> _EXERCISE PROMPT_
Keep only the lines from the start of the data through the line containing "en een gelijkmatige", and output them exactly.

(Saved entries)
____
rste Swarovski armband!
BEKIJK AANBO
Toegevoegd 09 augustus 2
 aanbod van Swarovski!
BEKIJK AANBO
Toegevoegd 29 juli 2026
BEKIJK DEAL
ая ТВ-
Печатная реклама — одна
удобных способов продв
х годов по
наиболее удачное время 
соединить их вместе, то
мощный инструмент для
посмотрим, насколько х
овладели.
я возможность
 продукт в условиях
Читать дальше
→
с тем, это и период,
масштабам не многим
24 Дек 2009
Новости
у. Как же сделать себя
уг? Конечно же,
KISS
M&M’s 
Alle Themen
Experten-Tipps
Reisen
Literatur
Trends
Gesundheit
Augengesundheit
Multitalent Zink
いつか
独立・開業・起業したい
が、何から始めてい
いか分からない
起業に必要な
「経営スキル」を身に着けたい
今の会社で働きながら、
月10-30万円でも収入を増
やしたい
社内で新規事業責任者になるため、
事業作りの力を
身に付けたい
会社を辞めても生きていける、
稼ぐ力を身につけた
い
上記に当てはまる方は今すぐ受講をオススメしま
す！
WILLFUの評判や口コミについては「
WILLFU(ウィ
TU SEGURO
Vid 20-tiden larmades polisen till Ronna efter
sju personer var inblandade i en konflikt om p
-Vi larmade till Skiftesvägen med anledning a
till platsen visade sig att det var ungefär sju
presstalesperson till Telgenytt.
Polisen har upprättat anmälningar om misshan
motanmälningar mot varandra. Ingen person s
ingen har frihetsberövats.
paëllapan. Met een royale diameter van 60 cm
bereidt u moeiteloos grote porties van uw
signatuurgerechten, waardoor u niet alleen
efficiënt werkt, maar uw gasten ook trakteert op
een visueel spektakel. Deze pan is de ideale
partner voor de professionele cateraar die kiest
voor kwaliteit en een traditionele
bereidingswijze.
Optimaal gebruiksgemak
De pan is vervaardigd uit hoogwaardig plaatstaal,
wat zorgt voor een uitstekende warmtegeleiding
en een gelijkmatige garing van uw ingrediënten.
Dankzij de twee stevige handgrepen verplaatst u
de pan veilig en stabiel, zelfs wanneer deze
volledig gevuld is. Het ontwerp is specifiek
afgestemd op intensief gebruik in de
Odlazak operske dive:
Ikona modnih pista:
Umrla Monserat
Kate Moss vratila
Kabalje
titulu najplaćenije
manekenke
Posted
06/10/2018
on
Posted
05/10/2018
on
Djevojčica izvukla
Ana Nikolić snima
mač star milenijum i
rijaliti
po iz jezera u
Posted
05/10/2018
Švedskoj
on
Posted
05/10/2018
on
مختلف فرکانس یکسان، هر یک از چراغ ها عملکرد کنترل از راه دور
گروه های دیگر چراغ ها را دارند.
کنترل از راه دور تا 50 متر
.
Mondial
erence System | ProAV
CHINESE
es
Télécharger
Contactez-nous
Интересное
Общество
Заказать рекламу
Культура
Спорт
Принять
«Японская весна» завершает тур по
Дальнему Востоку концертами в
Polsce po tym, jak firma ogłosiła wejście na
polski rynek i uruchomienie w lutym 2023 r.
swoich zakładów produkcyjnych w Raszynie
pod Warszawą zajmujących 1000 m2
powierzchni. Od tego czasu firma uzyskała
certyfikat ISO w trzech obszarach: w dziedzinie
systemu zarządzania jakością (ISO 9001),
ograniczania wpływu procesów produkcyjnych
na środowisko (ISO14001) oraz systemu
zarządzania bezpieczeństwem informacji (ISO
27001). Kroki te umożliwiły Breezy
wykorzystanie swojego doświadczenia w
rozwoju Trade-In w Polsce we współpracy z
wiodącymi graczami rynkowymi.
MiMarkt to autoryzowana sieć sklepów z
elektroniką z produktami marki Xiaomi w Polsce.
____
> _OUTPUT OF THE EXERCISE_
rste Swarovski armband!
BEKIJK AANBO
Toegevoegd 09 augustus 2
 aanbod van Swarovski!
BEKIJK AANBO
Toegevoegd 29 juli 2026
BEKIJK DEAL
ая ТВ-
Печатная реклама — одна
удобных способов продв
х годов по
наиболее удачное время 
соединить их вместе, то
мощный инструмент для
посмотрим, насколько х
овладели.
я возможность
 продукт в условиях
Читать дальше
→
с тем, это и период,
масштабам не многим
24 Дек 2009
Новости
у. Как же сделать себя
уг? Конечно же,
KISS
M&M’s 
Alle Themen
Experten-Tipps
Reisen
Literatur
Trends
Gesundheit
Augengesundheit
Multitalent Zink
いつか
独立・開業・起業したい
が、何から始めてい
いか分からない
起業に必要な
「経営スキル」を身に着けたい
今の会社で働きながら、
月10-30万円でも収入を増
やしたい
社内で新規事業責任者になるため、
事業作りの力を
身に付けたい
会社を辞めても生きていける、
稼ぐ力を身につけた
い
上記に当てはまる方は今すぐ受講をオススメしま
す！
WILLFUの評判や口コミについては「
WILLFU(ウィ
TU SEGURO
Vid 20-tiden larmades polisen till Ronna efter
sju personer var inblandade i en konflikt om p
-Vi larmade till Skiftesvägen med anledning a
till platsen visade sig att det var ungefär sju
presstalesperson till Telgenytt.
Polisen har upprättat anmälningar om misshan
motanmälningar mot varandra. Ingen person s
ingen har frihetsberövats.
paëllapan. Met een royale diameter van 60 cm
bereidt u moeiteloos grote porties van uw
signatuurgerechten, waardoor u niet alleen
efficiënt werkt, maar uw gasten ook trakteert op
een visueel spektakel. Deze pan is de ideale
partner voor de professionele cateraar die kiest
voor kwaliteit en een traditionele
bereidingswijze.
Optimaal gebruiksgemak
De pan is vervaardigd uit hoogwaardig plaatstaal,
wat zorgt voor een uitstekende warmtegeleiding
en een gelijkmatige garing van uw ingrediënten.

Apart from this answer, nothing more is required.